In this study, possible effects of projected changes of climate (mean and variability) on tea yields were assessed by developing multiple linear regression models between actual yields of early-, main- and late crop (dependent variables) and mean climatic parameters and their variability terms (independent variables) for the period 1991–2010 (Equation 5.1). A time variable (year 1991, 1992, ---, 2010) was included in these linear models to capture yield changes related to non-climatic factors and other technological development (Rowhani et al. 2011). The multicollinearity between the explanatory variables in each model has been checked by the computation of Variance Inflation Factor (VIF) following O’Brien and Robert (2007). In order to figure out the most important yield influencing variables among all the explanatory variables, a stepwise backward variable selection criteria based on R2 was adopted (Mather 1976; Rowhani et al. 2011).
As the method of the computation of the yield levels under future climate change scenario was not identical with the method of computation of fitted yields under the observed climatic conditions, yield levels have been calculated by using the baseline weather data.

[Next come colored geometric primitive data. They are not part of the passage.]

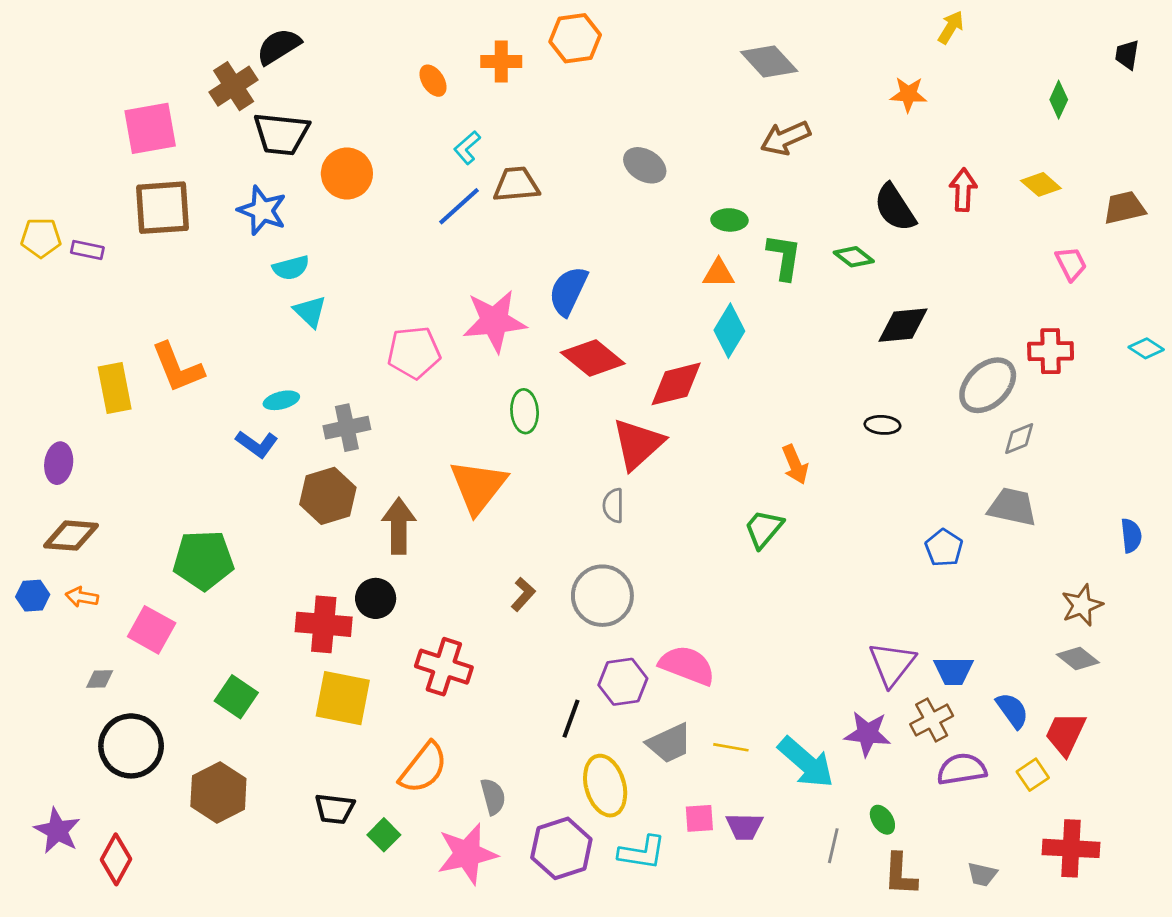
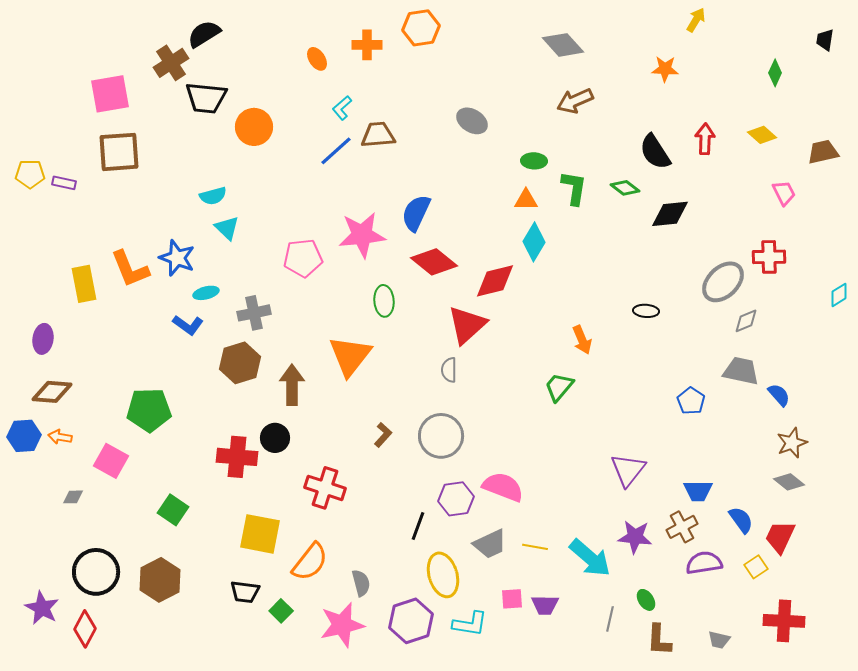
blue star: (262, 210) -> (177, 258), moved
black diamond: (903, 325) -> (670, 214), moved
cyan diamond: (1146, 348) -> (839, 295), moved, turned -65
blue semicircle: (1131, 536) -> (779, 395), moved, turned -35
blue hexagon: (33, 596) -> (24, 436), size x1.4
purple triangle: (892, 664) -> (628, 470), moved
yellow square: (343, 698) -> (260, 534), moved
black circle: (131, 746) -> (96, 572), moved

The baseline scenario of the study area is based on 40 years data (1971-2010) has been discussed in Chapter 5 (section 5.3.2.4). Accordingly, the relative changes in yields were worked out by comparing the generated yields under the baseline scenario with generated yields under the climate change scenarios. The main goal was to quantify the sensitivity of tea crop to expected changes in mean state as well as variability of temperature, rainfall, rainy days and sunshine duration, which can provide a basis for prioritizing adaptation efforts.

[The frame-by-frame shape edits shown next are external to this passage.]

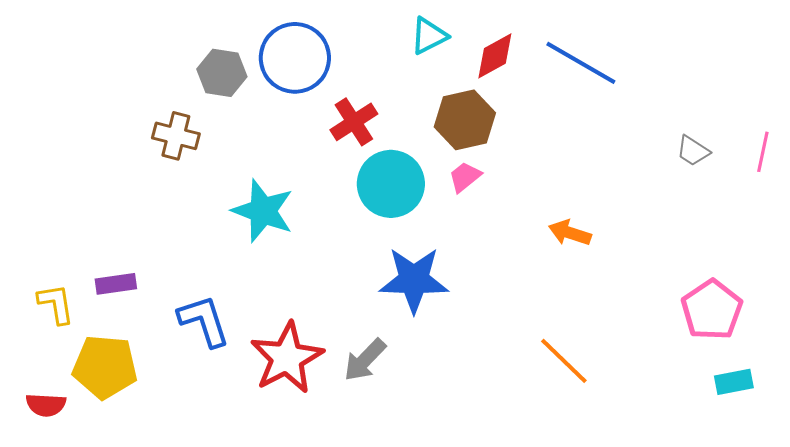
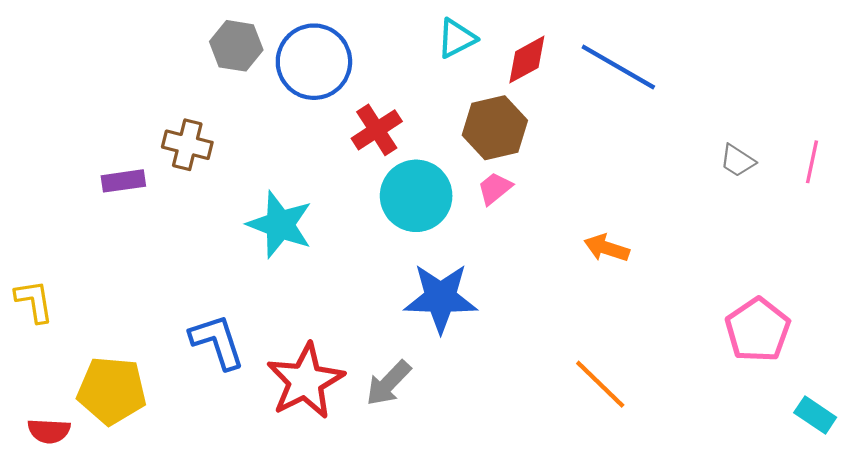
gray hexagon: (222, 73) -> (236, 46), moved
purple rectangle: (116, 284) -> (123, 181), moved
yellow L-shape: (56, 304) -> (34, 301), moved
cyan rectangle: (734, 382) -> (815, 415), moved, turned 45

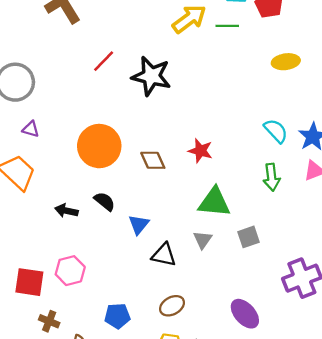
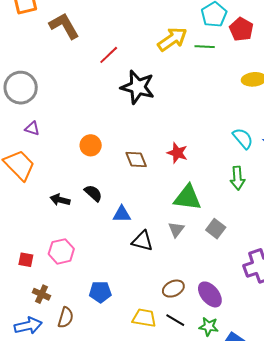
red line: (104, 61) -> (109, 55), moved
orange circle: (99, 146) -> (91, 145), size x0.6
blue triangle: (139, 224) -> (122, 214), turned 48
gray square: (248, 237) -> (216, 229), turned -36
red square: (29, 282) -> (26, 260), size x0.6
brown ellipse: (172, 306) -> (173, 289), moved

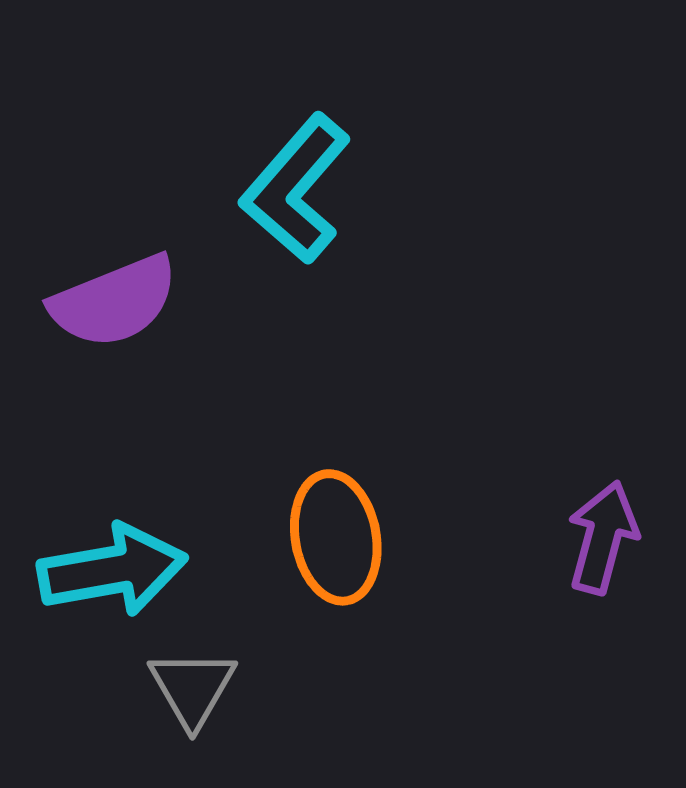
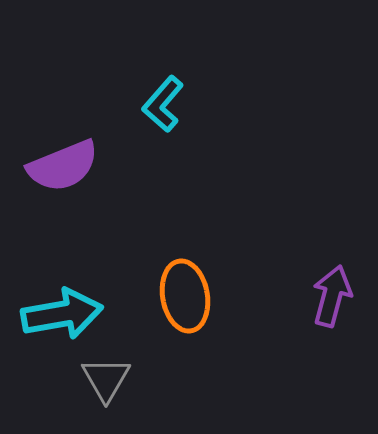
cyan L-shape: (296, 189) -> (163, 104), size x0.7

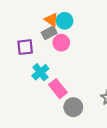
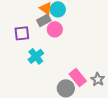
pink rectangle: (58, 89) -> (78, 77), moved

6.3.3.3 Building up of climate change scenarios
The adopted seasonal temperature and rainfall scenario for 2030 was based on the recent MoEF (2010) report, details of which have been discussed in section 5.3.2.4.3. The temperature scenario represented an increase in temperature of the order of 2.0°C during winter, 2.2°C during pre-monsoon, 1.6°C during monsoon and 2.3°C during post-monsoon seasons in 2030s over the baseline (1961–1990). The intra-seasonal and inter-seasonal variability of temperatures is likely to increase by 10% in 2030s. An increase in monsoon and post-monsoon rainfall by 7% and 4% and decrease of winter and pre-monsoon rainfall by 20% and 15% respectively over 1961–1990 was projected during 2030s over the baseline (1961–1990). A decrease in number of rainy days by 20% during winter, 10%
during monsoon season and increase by 10% during post-monsoon season is expected.
Coefficient of variation of rainfall during winter and pre-monsoon seasons is likely to decrease by 10% over the baseline due to the projected decline in total rainfall during the two seasons. For sunshine duration scenario, the observed linear trend of bright sunshine duration data during the baseline (1971–2010) of the study area was considered in building up of sunshine duration scenario, assuming that the observed trend will continue more or less consistently in the coming 30 years.